In addition to this, I also get a lot of the following info intermittently on arbitrary pods

Failed to receive the capabilities from ServiceInstance [PURCHASE ORDERS] under host [*] and port [8080]. Will temporarily set this instance to deny all incoming messages

I am using the default Routing strategy and my commands are annotated with @TargetAggregateIdentifier
Can someone please suggest how to make sure that commands are routed to a single pod if the update is for a single aggregate ID? What config I am missing?

Here is a workaround I got a hint from one of the earlier threads on this forum Sequence number duplication - #3 by Franco_Torriani. I tried the following config option (eureka.instance.preferIpAddress=true) and recommended configurations, and it worked for me on multiple pods. Here is my full configuration which is working with multiple Pods with spring-cloud extension as distributed command bus.

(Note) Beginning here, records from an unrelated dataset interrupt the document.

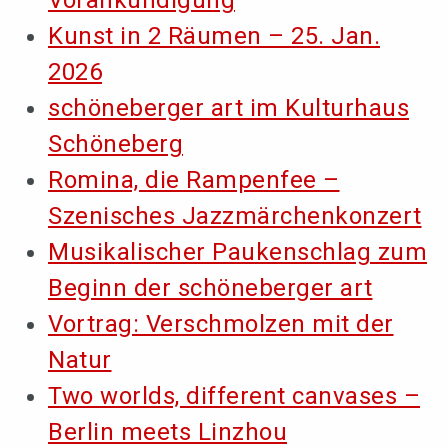
Kunst in 2 Räumen – 25. Jan.
2026
schöneberger art im Kulturhaus
Schöneberg
Romina, die Rampenfee –
Szenisches Jazzmärchenkonzert
Musikalischer Paukenschlag zum
Beginn der schöneberger art
Vortrag: Verschmolzen mit der
Natur
Two worlds, different canvases –
Berlin meets Linzhou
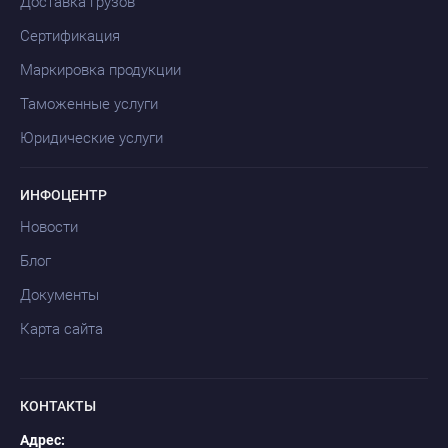
Доставка грузов
Сертификация
Маркировка продукции
Таможенные услуги
Юридические услуги
ИНФОЦЕНТР
Новости
Блог
Документы
Карта сайта
КОНТАКТЫ
Адрес:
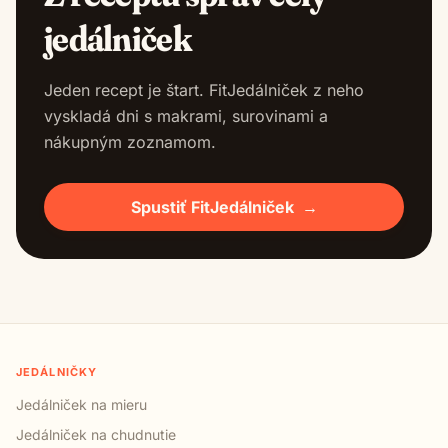
jedálniček
Jeden recept je štart. FitJedálniček z neho
vyskladá dni s makrami, surovinami a
nákupným zoznamom.
Spustiť FitJedálniček
→
JEDÁLNIČKY
Jedálniček na mieru
Jedálniček na chudnutie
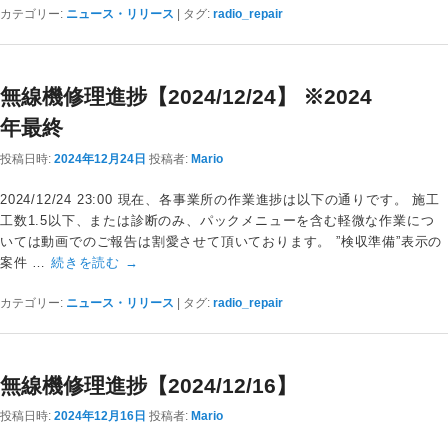
カテゴリー:
ニュース・リリース
|
タグ:
radio_repair
無線機修理進捗【2024/12/24】 ※2024
年最終
投稿日時:
2024年12月24日
投稿者:
Mario
2024/12/24 23:00 現在、各事業所の作業進捗は以下の通りです。 施工
工数1.5以下、または診断のみ、パックメニューを含む軽微な作業につ
いては動画でのご報告は割愛させて頂いております。 ”検収準備”表示の
案件 …
続きを読む
→
カテゴリー:
ニュース・リリース
|
タグ:
radio_repair
無線機修理進捗【2024/12/16】
投稿日時:
2024年12月16日
投稿者:
Mario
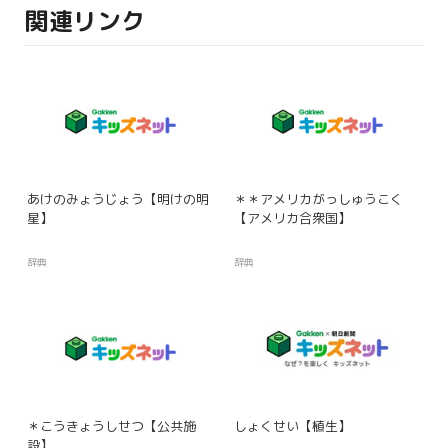
関連リンク
あけのみょうじょう【明けの明
＊＊アメリカがっしゅうこく
星】
【アメリカ合衆国】
辞典
辞典
＊こうきょうしせつ【公共施
しょくせい【植生】
設】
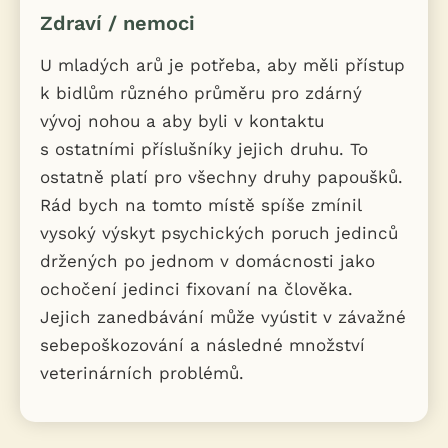
Zdraví / nemoci
U mladých arů je potřeba, aby měli přístup
k bidlům různého průměru pro zdárný
vývoj nohou a aby byli v kontaktu
s ostatními příslušníky jejich druhu. To
ostatně platí pro všechny druhy papoušků.
Rád bych na tomto místě spíše zmínil
vysoký výskyt psychických poruch jedinců
držených po jednom v domácnosti jako
ochočení jedinci fixovaní na člověka.
Jejich zanedbávání může vyústit v závažné
sebepoškozování a následné množství
veterinárních problémů.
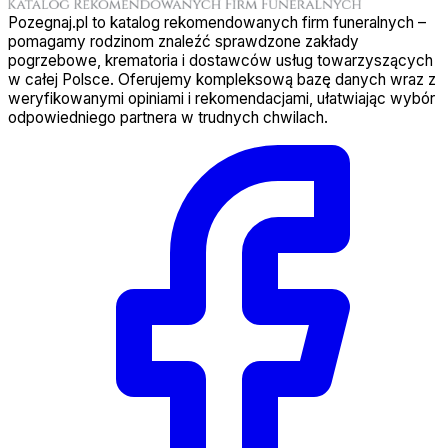
Pozegnaj.pl to katalog rekomendowanych firm funeralnych –
pomagamy rodzinom znaleźć sprawdzone zakłady
pogrzebowe, krematoria i dostawców usług towarzyszących
w całej Polsce. Oferujemy kompleksową bazę danych wraz z
weryfikowanymi opiniami i rekomendacjami, ułatwiając wybór
odpowiedniego partnera w trudnych chwilach.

eureka.client.fetch-registry=true
# Defines the load factor used for this segment. Defaults to 100
axon.distributed.load-factor=500
# Defines the CapabilityDiscoveryMode used. Defaults to REST
axon.distributed.spring-cloud.mode=rest
# Defines the endpoint used to retrieve member capabilities from. Defaults to "/member-capabilities"
axon.distributed.enabled=true
axon.distributed.spring-cloud.fallback-to-http-get=true
eureka.client.service-url.defaultZone=http://my-eureka-service-host:8761/eureka/
axon.distributed.spring-cloud.enable-ignore-listing=true
# Defines whether the CapabilityDiscoveryMode should be decorated to accept all types of commands
axon.distributed.spring-cloud.enable-accept-all-commands=true
#Never remove this as this is crucial to keep networking alive between nodes
eureka.instance.preferIpAddress=true